• **Page images and extracted text**:
□ □ □ □

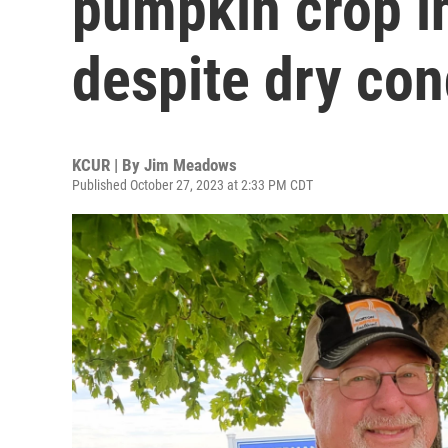
pumpkin crop i
despite dry con
KCUR | By
Jim Meadows
Published October 27, 2023 at 2:33 PM CDT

□ □ □ □

• **Action item**: Copy out all the data exactly. No images belong in the copy.

• **Solution to this problem**:
pumpkin crop i
despite dry con
KCUR | By
Jim Meadows
Published October 27, 2023 at 2:33 PM CDT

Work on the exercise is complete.